_Instructions for the task_:
I would like the lines below, from the one with "飯盛山 漲る春の 寒波かな (誠養荘）" through the one with "The Daily Mail", copied exactly and without any pictures.

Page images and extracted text

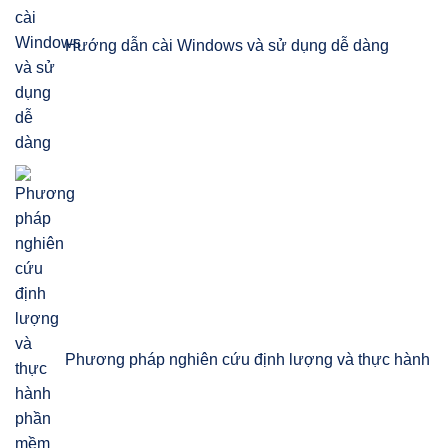
Hướng dẫn cài Windows và sử dụng dễ dàng
Phương pháp nghiên cứu định lượng và thực hành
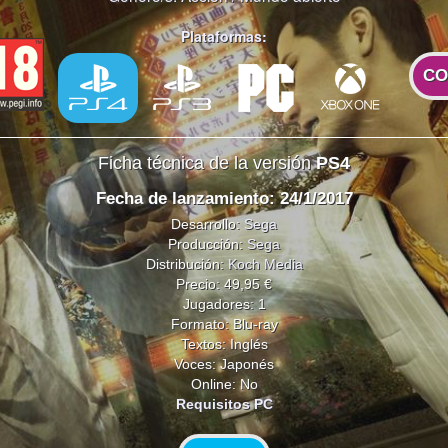
Plataformas:
CO
Ficha técnica de la versión
PS4
Fecha de lanzamiento: 24/1/2017
Desarrollo:
Sega
Producción:
Sega
Distribución:
Koch Media
Precio: 49,95 €
Jugadores: 1
Formato: Blu-ray
Textos: Inglés
Voces: Japonés
Online: No
Requisitos PC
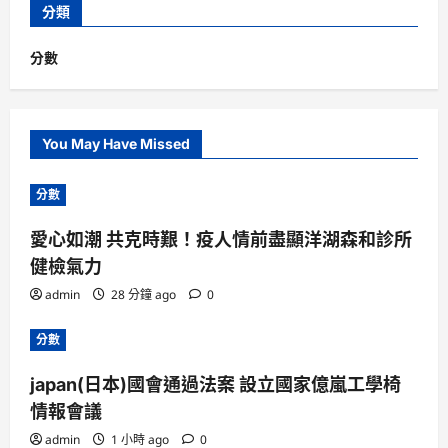
分類
分數
You May Have Missed
分數
愛心如潮 共克時艱！疫人情前盡顯洋湖森和診所
健檢氣力
admin
28 分鐘 ago
0
分數
japan(日本)國會通過法案 設立國家億嵐工學椅
情報會議
admin
1 小時 ago
0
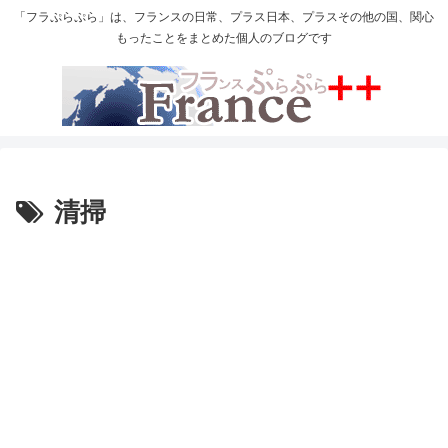
「フラぷらぷら」は、フランスの日常、プラス日本、プラスその他の国、関心
もったことをまとめた個人のブログです
清掃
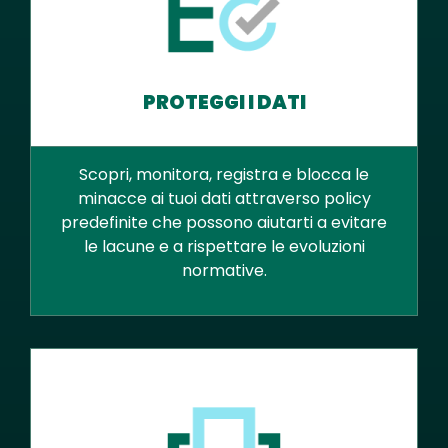
PROTEGGI I DATI
Scopri, monitora, registra e blocca le
minacce ai tuoi dati attraverso policy
predefinite che possono aiutarti a evitare
le lacune e a rispettare le evoluzioni
normative.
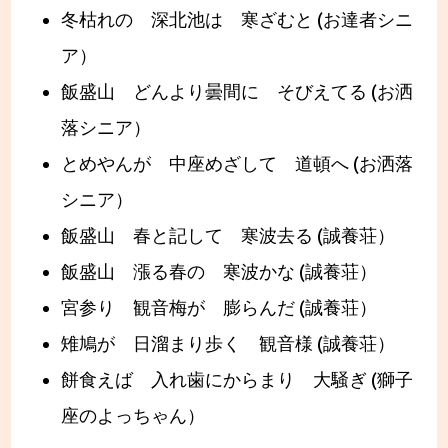
冬枯れの 深北池は 寒ざむと (お達者シニ
ア）
飯盛山 どんより曇間に そびえてる (お洒
落シニア）
とめやんが 中座めざして 道頓へ (お洒落
シニア）
飯盛山 春と記して 寒波去る (誠養荘）
飯盛山 漲る春の 寒波かな (誠養荘）
宮参り 観音梅が 膨らんだ (誠養荘）
雉鳩が 日溜まり歩く 観音様 (誠養荘）
餅食えば 入れ歯にからまり 大騒ぎ (獅子
座のよっちゃん）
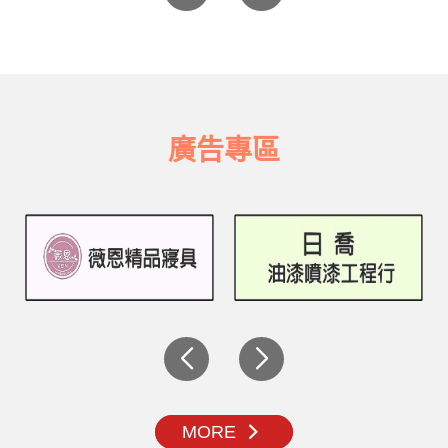
廣告專區
MORE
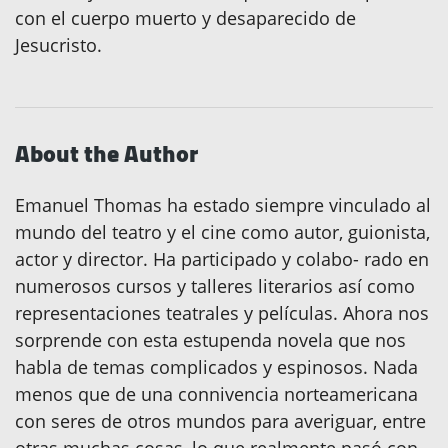
con el cuerpo muerto y desaparecido de
Jesucristo.
About the Author
Emanuel Thomas ha estado siempre vinculado al
mundo del teatro y el cine como autor, guionista,
actor y director. Ha participado y colabo- rado en
numerosos cursos y talleres literarios así como
representaciones teatrales y películas. Ahora nos
sorprende con esta estupenda novela que nos
habla de temas complicados y espinosos. Nada
menos que de una connivencia norteamericana
con seres de otros mundos para averiguar, entre
otras muchas cosas, lo que realmente pasó con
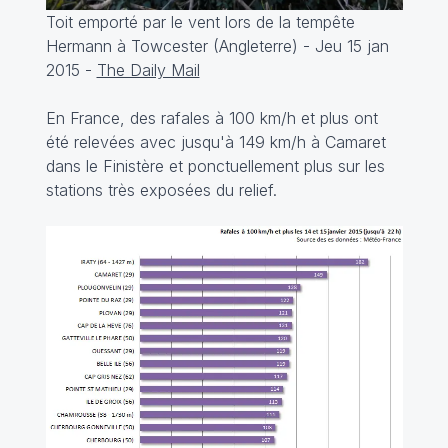
Toit emporté par le vent lors de la tempête
Hermann à Towcester (Angleterre) - Jeu 15 jan
2015 -
The Daily Mail
En France, des rafales à 100 km/h et plus ont
été relevées avec jusqu'à 149 km/h à Camaret
dans le Finistère et ponctuellement plus sur les
stations très exposées du relief.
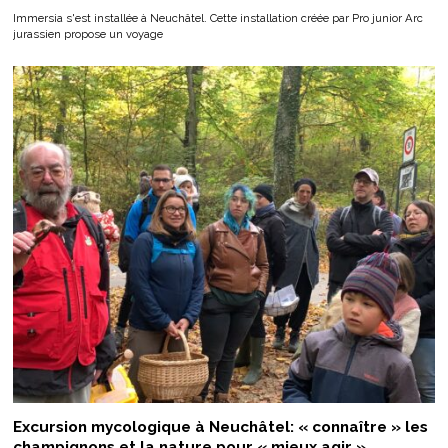
Immersia s'est installée à Neuchâtel. Cette installation créée par Pro junior Arc
jurassien propose un voyage
Excursion mycologique à Neuchâtel: « connaître » les
champignons et la nature pour « mieux agir »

_Problem solution_:
飯盛山 漲る春の 寒波かな (誠養荘）
宮参り 観音梅が 膨らんだ (誠養荘）
雉鳩が 日溜まり歩く 観音様 (誠養荘）
餅食えば 入れ歯にからまり 大騒ぎ (獅子
座のよっちゃん）
廣告專區
MORE
con el cuerpo muerto y desaparecido de
Jesucristo.
About the Author
Emanuel Thomas ha estado siempre vinculado al
mundo del teatro y el cine como autor, guionista,
actor y director. Ha participado y colabo- rado en
numerosos cursos y talleres literarios así como
representaciones teatrales y películas. Ahora nos
sorprende con esta estupenda novela que nos
habla de temas complicados y espinosos. Nada
menos que de una connivencia norteamericana
con seres de otros mundos para averiguar, entre
otras muchas cosas, lo que realmente pasó con
Toit emporté par le vent lors de la tempête
Hermann à Towcester (Angleterre) - Jeu 15 jan
2015 -
The Daily Mail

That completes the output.